Love+and+Fear+in+the+Villanova+Classroom

Love and Fear in the Villanova Classroom

By now, most students on campus will have read Colleen Sheehan’s and my editorial, “A Mole Hunt for Diversity ‘Bias’” (Wall Street Journal March 29, 2019), the extensive ripostes to it that our University President and Provost sent out, soon thereafter, as well as the several statements by individual and groups of faculty that in some sense respond to our argument.

We proposed that the college classroom is a symposium, where professor and students convene in order to pursue, deepen their understanding of, and freely contemplate, the truth.  We view the three new “diversity and inclusion” questions on the CATS forms as likely to inhibit that aim.

The questions, we are told, will help us detect signs of “bias” in the classroom, whereas in fact their language in itself suggests a very particular sort of bias; this we observed.  But our chief argument was more narrowly focused.  Questions of this sort, so tangential to the terms by which pedagogy is typically understood, would lead professors to believe they are being in some way monitored and encouraged to remain silent rather than risk discussing matters of controversy.  All professors, no matter their philosophical or political viewpoint, should desire the freedom to present the truth as best they can see it, to challenge their own and students’ viewpoints in open discussion, and even to risk offense in the pursuit of knowledge.

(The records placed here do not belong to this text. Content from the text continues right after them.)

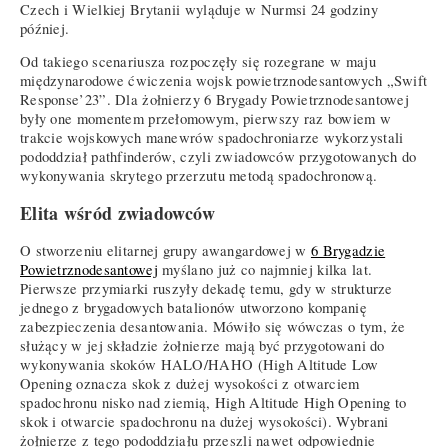
Czech i Wielkiej Brytanii wyląduje w Nurmsi 24 godziny
później.
Od takiego scenariusza rozpoczęły się rozegrane w maju
międzynarodowe ćwiczenia wojsk powietrznodesantowych „Swift
Response’23”. Dla żołnierzy 6 Brygady Powietrznodesantowej
były one momentem przełomowym, pierwszy raz bowiem w
trakcie wojskowych manewrów spadochroniarze wykorzystali
pododdział pathfinderów, czyli zwiadowców przygotowanych do
wykonywania skrytego przerzutu metodą spadochronową.
Elita wśród zwiadowców
O stworzeniu elitarnej grupy awangardowej w
6 Brygadzie
Powietrznodesantowej
myślano już co najmniej kilka lat.
Pierwsze przymiarki ruszyły dekadę temu, gdy w strukturze
jednego z brygadowych batalionów utworzono kompanię
zabezpieczenia desantowania. Mówiło się wówczas o tym, że
służący w jej składzie żołnierze mają być przygotowani do
wykonywania skoków HALO/HAHO (High Altitude Low
Opening oznacza skok z dużej wysokości z otwarciem
spadochronu nisko nad ziemią, High Altitude High Opening to
skok i otwarcie spadochronu na dużej wysokości). Wybrani
żołnierze z tego pododdziału przeszli nawet odpowiednie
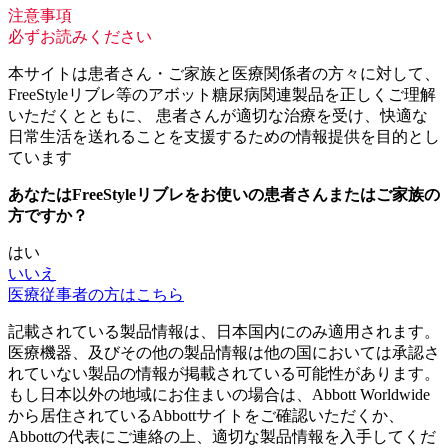
注意事項
必ずお読みください
本サイトは患者さん・ご家族と医療関係者の方々に対して、
FreeStyleリブレ等のアボット糖尿病関連製品を正しくご理解
いただくとともに、 患者さんが適切な治療を受け、快適な
日常生活を送れることを支援するための情報提供を目的とし
ています
あなたはFreeStyleリブレをお使いの患者さんまたはご家族の
方ですか？
はい
いいえ
医療従事者の方はこちら
記載されている製品情報は、日本国内にのみ適用されます。
医療機器、及びその他の製品情報は他の国においては承認さ
れていない製品の情報が掲載されている可能性があります。
もし日本以外の地域にお住まいの場合は、Abbott Worldwide
から居住されているAbbottサイトをご確認いただくか、
Abbottの代表にご連絡の上、適切な製品情報を入手してくだ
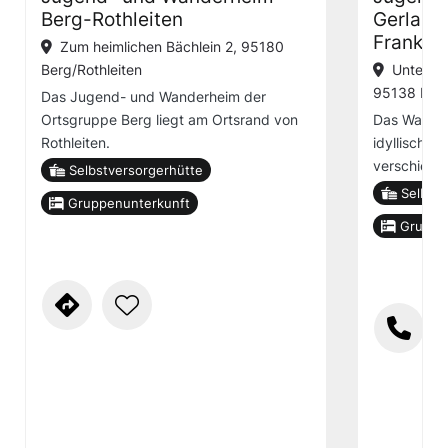
Berg-Rothleiten
Gerlase
Franken
Zum heimlichen Bächlein 2, 95180
Berg/Rothleiten
Unterer 
95138 Bad
Das Jugend- und Wanderheim der
Ortsgruppe Berg liegt am Ortsrand von
Das Wander
Rothleiten.
idyllisch a
verschied
Selbstversorgerhütte
Selbstv
Gruppenunterkunft
Gruppe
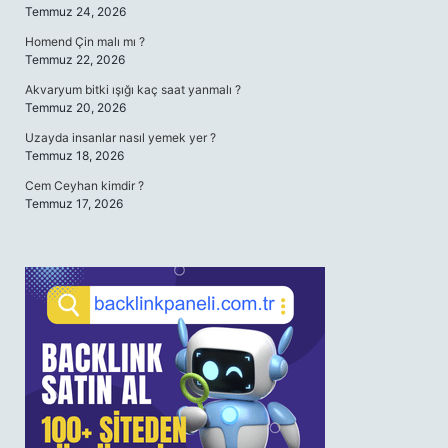
Temmuz 24, 2026
Homend Çin malı mı ?
Temmuz 22, 2026
Akvaryum bitki ışığı kaç saat yanmalı ?
Temmuz 20, 2026
Uzayda insanlar nasıl yemek yer ?
Temmuz 18, 2026
Cem Ceyhan kimdir ?
Temmuz 17, 2026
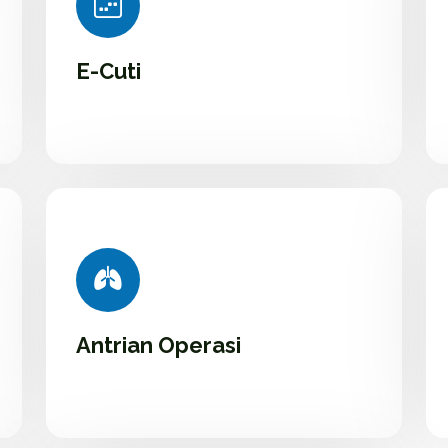
E-Cuti
Antrian Operasi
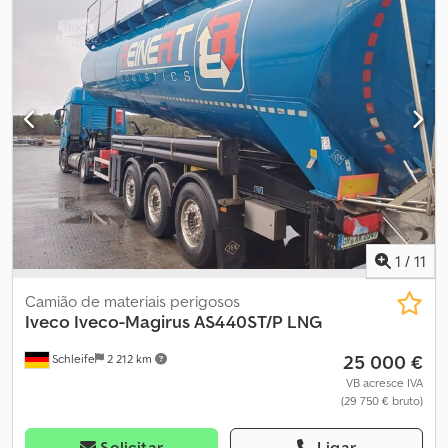
estado, totalmente funcional, ano 1992, com manutenção
periódica recém-feita. Dkjdszfa D Rjpfx Aafer
1
/
11
Camião de materiais perigosos
Iveco
Iveco-Magirus AS440ST/P LNG
25 000 €
Schleife
2 212 km
VB acresce IVA
(29 750 € bruto)
Solicitar
Ligar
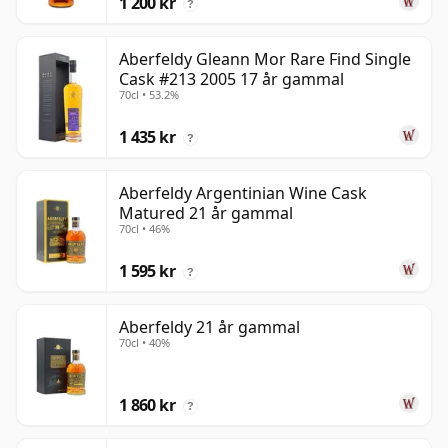
1 200 kr
?
Aberfeldy Gleann Mor Rare Find Single
Cask #213 2005 17 år gammal
70cl • 53.2%
1 435 kr
?
Aberfeldy Argentinian Wine Cask
Matured 21 år gammal
70cl • 46%
1 595 kr
?
Aberfeldy 21 år gammal
70cl • 40%
1 860 kr
?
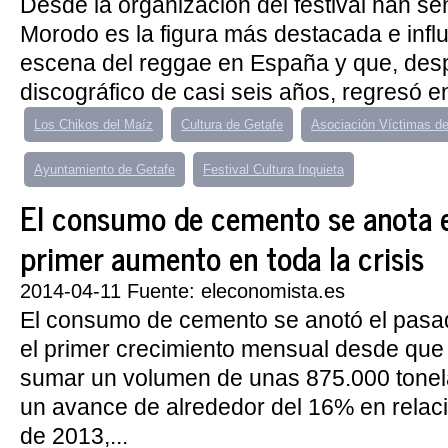
Desde la organización del festival han s
Morodo es la figura más destacada e influ
escena del reggae en España y que, des
discográfico de casi seis años, regresó e
Los Chikos del Maíz
Cultura de Getafe
Asociación Víctimas de
Ayuntamiento de Getafe
Festival Cultura Inquieta
El consumo de cemento se anota 
primer aumento en toda la crisis
2014-04-11 Fuente: eleconomista.es
El consumo de cemento se anotó el pas
el primer crecimiento mensual desde que es
sumar un volumen de unas 875.000 tonel
un avance de alrededor del 16% en relac
de 2013,...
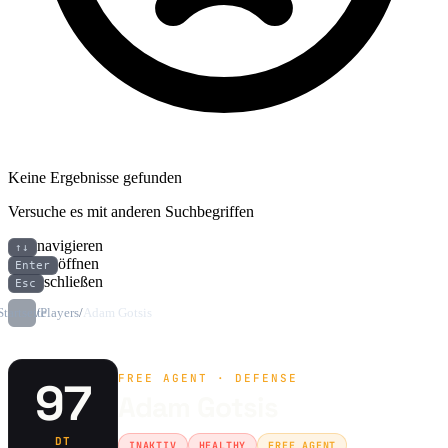
Keine Ergebnisse gefunden
Versuche es mit anderen Suchbegriffen
navigieren
↑↓
öffnen
Enter
schließen
Esc
Startseite
/
Players
/
Adam Gotsis
FREE AGENT · DEFENSE
97
Adam Gotsis
DT
INAKTIV
HEALTHY
FREE AGENT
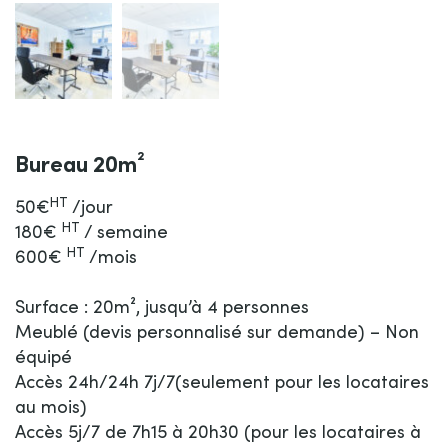
Bureau 20m²
HT
50€
/jour
HT
180€
/ semaine
HT
600€
/mois
Surface : 20m², jusqu’à 4 personnes
Meublé (devis personnalisé sur demande) – Non
équipé
Accès 24h/24h 7j/7(seulement pour les locataires
au mois)
Accès 5j/7 de 7h15 à 20h30 (pour les locataires à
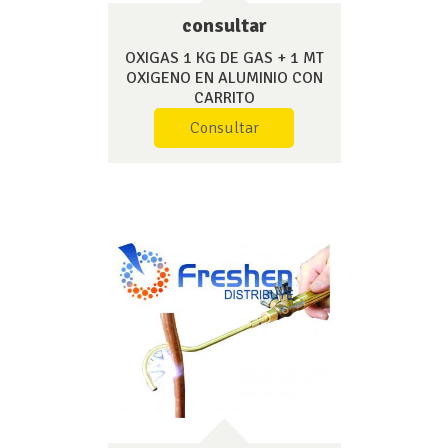
consultar
OXIGAS 1 KG DE GAS + 1 MT
OXIGENO EN ALUMINIO CON
CARRITO
Consultar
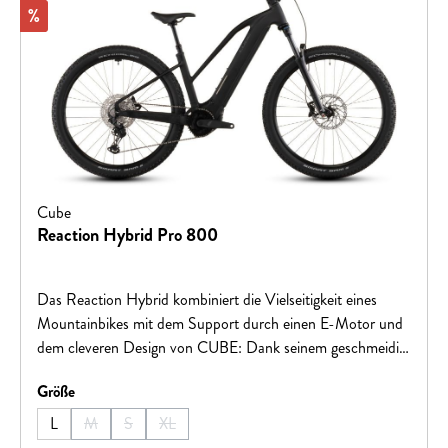
Rabatt
%
Cube
Reaction Hybrid Pro 800
Das Reaction Hybrid kombiniert die Vielseitigkeit eines
Mountainbikes mit dem Support durch einen E-Motor und
dem cleveren Design von CUBE: Dank seinem geschmeidig
arbeitenden, leistungsstarken Bosch CX Antrieb und 800
auswählen
Größe
Wh starken Akku sind jede Menge Power und Reichweite
garantiert, und zwar auf jeder Route, ob über Asphalt oder
L
M
S
XL
(Diese Option ist zurzeit nicht verfügbar.)
(Diese Option ist zurzeit nicht verfügbar.)
(Diese Option ist zurzeit nicht verfügbar.)
im Gelände. Dabei macht die einfach bedienbare Shimano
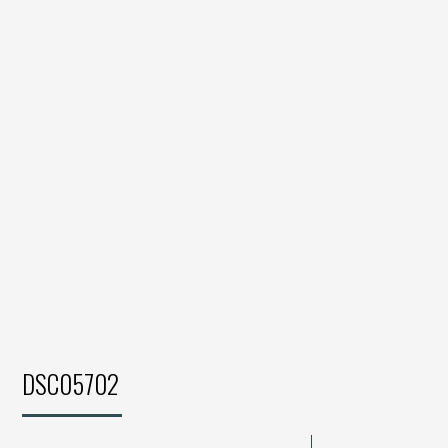
DSC05702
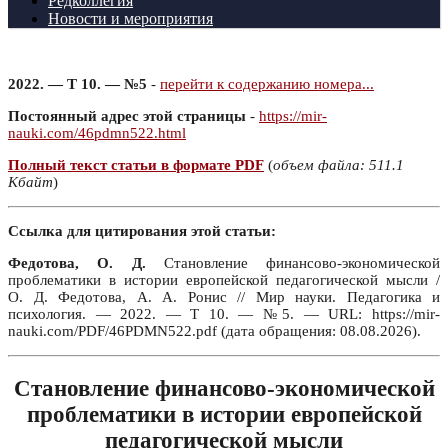
Редколлегия
Новости и мероприятия
2022. — Т 10. — №5
-
перейти к содержанию номера...
Постоянный адрес этой страницы
-
https://mir-
nauki.com/46pdmn522.html
Полный текст статьи в формате PDF
(
объем файла: 511.1
Кбайт
)
Ссылка для цитирования этой статьи:
Федотова, О. Д.
Становление финансово-экономической
проблематики в истории европейской педагогической мысли /
О. Д. Федотова, А. А. Ронис // Мир науки. Педагогика и
психология. — 2022. — Т 10. — №5. — URL: https://mir-
nauki.com/PDF/46PDMN522.pdf (дата обращения: 08.08.2026).
Становление финансово-экономической
проблематики в истории европейской
педагогической мысли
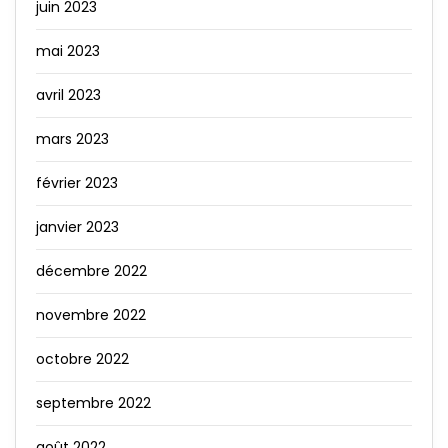
juin 2023
mai 2023
avril 2023
mars 2023
février 2023
janvier 2023
décembre 2022
novembre 2022
octobre 2022
septembre 2022
août 2022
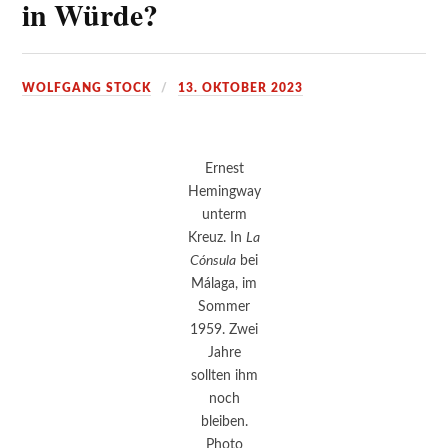
in Würde?
WOLFGANG STOCK
13. OKTOBER 2023
Ernest
Hemingway
unterm
Kreuz. In
La
Cónsula
bei
Málaga, im
Sommer
1959. Zwei
Jahre
sollten ihm
noch
bleiben.
Photo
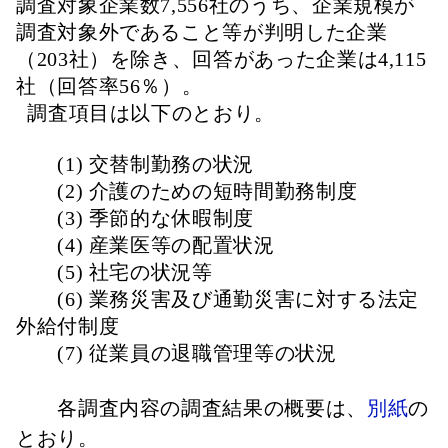
調査対象企業数7,556社のうち、企業規模が
調査対象外であること等が判明した企業
（203社）を除き、回答があった企業は4,115
社（回答率56％）。
調査項目は以下のとおり。
(1) 交替制勤務の状況
(2) 介護のための短時間勤務制度
(3) 季節的な休暇制度
(4) 産業医等の配置状況
(5) 社宅の状況等
(6) 業務災害及び通勤災害に対する法定
外給付制度
(7) 従業員の退職管理等の状況
各
調査内容の調査結果の概要は、
別紙
の
とおり。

Some students have asked how such questions could have the consequence we propose, and part of the answer lies in the role CATS play at Villanova.  All faculty routinely submit their full CATS forms as part of regular reviews that are used for determining salary, retention, tenure and promotion.  As part of Villanova’s effort to value teaching, the CATS play an overweening role in those reviews.  Some questions are deemed more important than others, but if all of the scored questions are included in review dossiers, then all are potentially available to review committees to be used in their decisions about faculty.

The President’s statement insists that these questions were never to be used for such review purposes.  To which I can only reply that that is not the conclusion a reasonable person would draw from the original announcement of the three questions, in September 2018, nor is it the conclusion that would follow from reading the official Academic Policy Committee minutes which discuss the implementation of the questions and the role they will play.

If the President’s words reflect the University’s final policy, then I am pleased to say we are at least in partial agreement.  The problem remains, however, that as long as those questions are on the CATS and the results available to department Chairs, they will de facto play a role in formal evaluations.  If they are not be used in evaluation, they should not be on the official evaluation forms.

The larger portion of the President and Provost’s statements, and the statements our faculty colleagues have made, in response to our article are more difficult to address.  To my eyes, they seem to rush past our narrowly directed argument to take a stand in defense of “diversity and inclusivity” as a program.

Whether “diversity” lies at the heart of liberal education, whether literary studies are impossible without it, whether Villanova has strengthened or wounded its Catholic mission by adding those three questions—these are all great matters that I would be pleased to address.  But they are beside the point for which we argued: the new questions on the CATS, because they will inevitably be used for faculty evaluation, will have the effect of silencing faculty speech in the classroom.

Some may think such silencing is a desirable thing.  In the wake of President Trump’s 2016 election, many students reported that their professors had made use of the classroom as a soapbox by which to decry that result.  At other times, students have confided to me that professors have made bigoted anti-Catholic comments in the classroom, comments that emerge not from scholarly expertise but, as it seemed in one case at least, from the murkier corners of the internet.  I have strong doctrinal commitments of my own that it would take a separate column to list and some of which my students may detect in a bemused smile.

Students, wary of offending their classmates or of receiving a bad grade for contradicting a professor, may fear to speak up in class, when they disagree with something.  Are not anonymous CATS forms a way to redress such fears?

To my mind, this would be merely to answer one fear, that of the students, with another, new one on the side of the faculty.

We faculty indeed have a responsibility to resist the urge to make the classroom a bully pulpit.  It should be, rather and again, a symposium: a place where all of us who love the truth convene in friendship to gaze upon it in wonder.  In such a place, professors and students alike must feel at liberty to be candid about their deepest beliefs and commitments, all in the service of our coming to know and love the truth more fully, and of reforming our minds and our lives, in conformity to it.  It was in defense of this great good that we wrote.